── Supplied entries ──

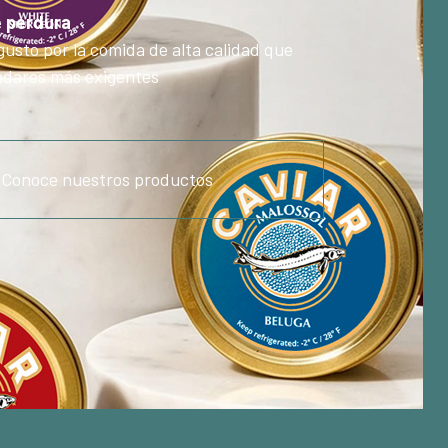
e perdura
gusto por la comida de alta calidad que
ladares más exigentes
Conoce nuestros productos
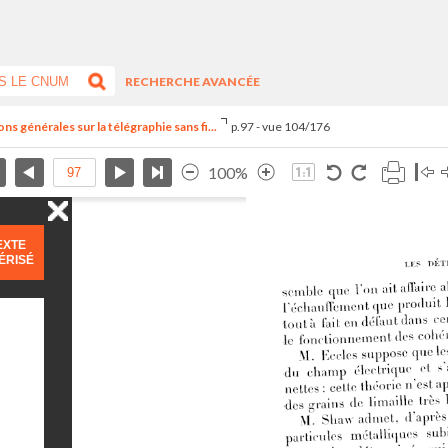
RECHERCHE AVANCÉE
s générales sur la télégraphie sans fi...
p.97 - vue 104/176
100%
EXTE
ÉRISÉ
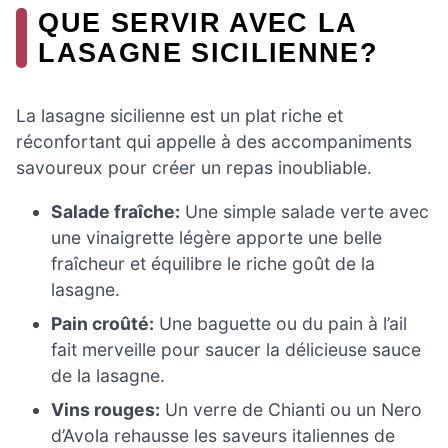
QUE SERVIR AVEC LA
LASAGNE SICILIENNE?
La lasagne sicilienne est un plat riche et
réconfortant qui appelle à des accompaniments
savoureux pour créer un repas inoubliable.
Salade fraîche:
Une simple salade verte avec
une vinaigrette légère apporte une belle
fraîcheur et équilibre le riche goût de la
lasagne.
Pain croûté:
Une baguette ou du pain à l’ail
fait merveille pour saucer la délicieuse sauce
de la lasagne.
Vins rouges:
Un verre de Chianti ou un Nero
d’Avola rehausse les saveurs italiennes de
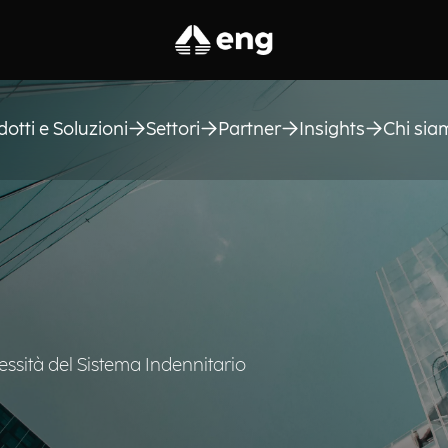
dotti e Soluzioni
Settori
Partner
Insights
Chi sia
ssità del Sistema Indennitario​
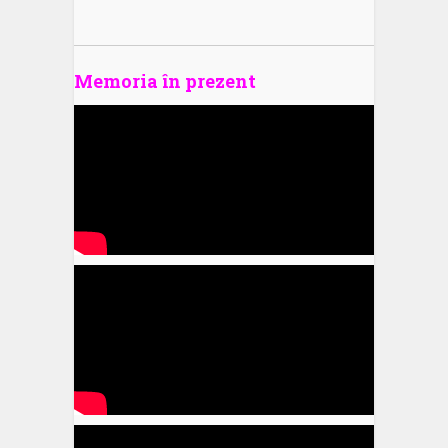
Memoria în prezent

───

• _What is needed_: Without the pictures, reproduce the entries exactly.

• _Response to the exercise_:
e perdura
gusto por la comida de alta calidad que
ladares más exigentes
Conoce nuestros productos
RECHERCHE AVANCÉE
s générales sur la télégraphie sans fi...
p.97 - vue 104/176
100%
EXTE
ÉRISÉ
QUE SERVIR AVEC LA
LASAGNE SICILIENNE?
La lasagne sicilienne est un plat riche et
réconfortant qui appelle à des accompaniments
savoureux pour créer un repas inoubliable.
Salade fraîche:
Une simple salade verte avec
une vinaigrette légère apporte une belle
fraîcheur et équilibre le riche goût de la
lasagne.
Pain croûté:
Une baguette ou du pain à l’ail
fait merveille pour saucer la délicieuse sauce
de la lasagne.
Vins rouges:
Un verre de Chianti ou un Nero
d’Avola rehausse les saveurs italiennes de
dotti e Soluzioni
Settori
Partner
Insights
Chi sia
ssità del Sistema Indennitario​
Memoria în prezent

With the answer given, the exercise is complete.